BEGIN Exercise material
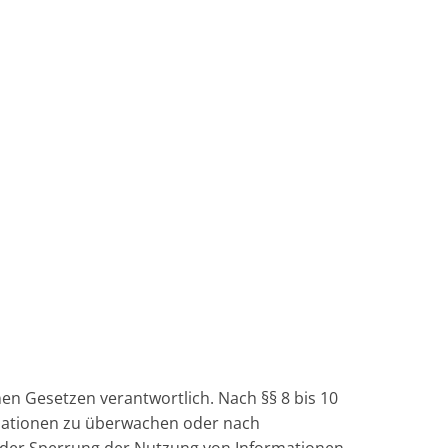
nen Gesetzen verantwortlich. Nach §§ 8 bis 10
ormationen zu überwachen oder nach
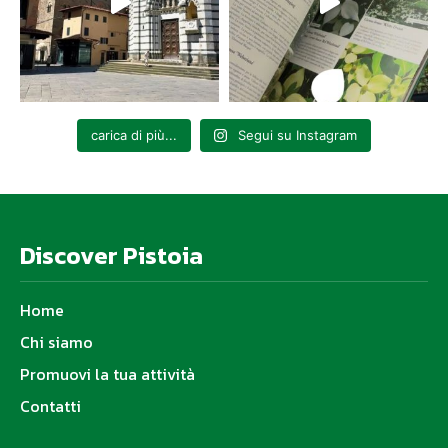
carica di più...
Segui su Instagram
Discover Pistoia
Home
Chi siamo
Promuovi la tua attività
Contatti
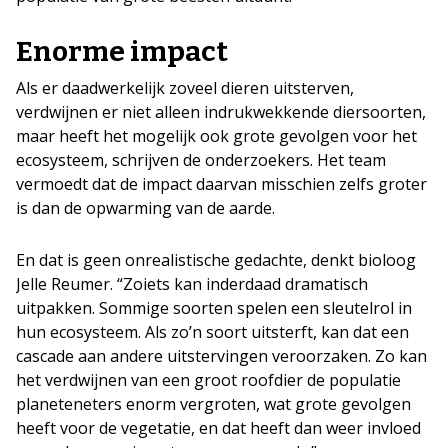
Enorme impact
Als er daadwerkelijk zoveel dieren uitsterven,
verdwijnen er niet alleen indrukwekkende diersoorten,
maar heeft het mogelijk ook grote gevolgen voor het
ecosysteem, schrijven de onderzoekers. Het team
vermoedt dat de impact daarvan misschien zelfs groter
is dan de opwarming van de aarde.
En dat is geen onrealistische gedachte, denkt bioloog
Jelle Reumer. “Zoiets kan inderdaad dramatisch
uitpakken. Sommige soorten spelen een sleutelrol in
hun ecosysteem. Als zo’n soort uitsterft, kan dat een
cascade aan andere uitstervingen veroorzaken. Zo kan
het verdwijnen van een groot roofdier de populatie
planeteneters enorm vergroten, wat grote gevolgen
heeft voor de vegetatie, en dat heeft dan weer invloed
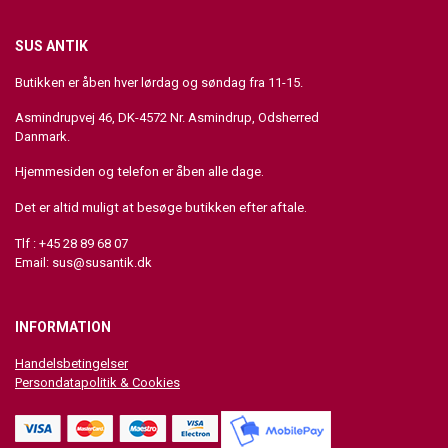
SUS ANTIK
Butikken er åben hver lørdag og søndag fra 11-15.
Asmindrupvej 46, DK-4572 Nr. Asmindrup, Odsherred
Danmark.
Hjemmesiden og telefon er åben alle dage.
Det er altid muligt at besøge butikken efter aftale.
Tlf : +45 28 89 68 07
Email:
sus@susantik.dk
INFORMATION
Handelsbetingelser
Persondatapolitik & Cookies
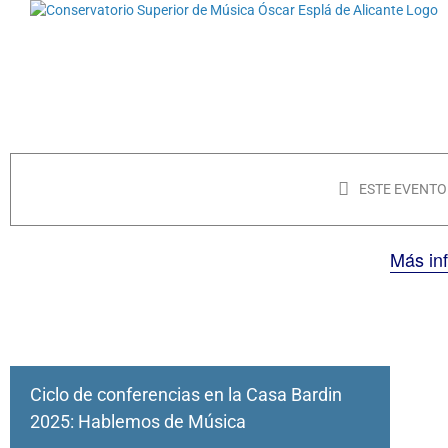
Saltar
al
contenido
ESTE EVENTO
Más in
Ciclo de conferencias en la Casa Bardin
2025: Hablemos de Música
END Exercise material
Only lines that hold the string "heeft" belong in the answer, so copy every one of them from the records.

## Response for this exercise
maar heeft het mogelijk ook grote gevolgen voor het
heeft voor de vegetatie, en dat heeft dan weer invloed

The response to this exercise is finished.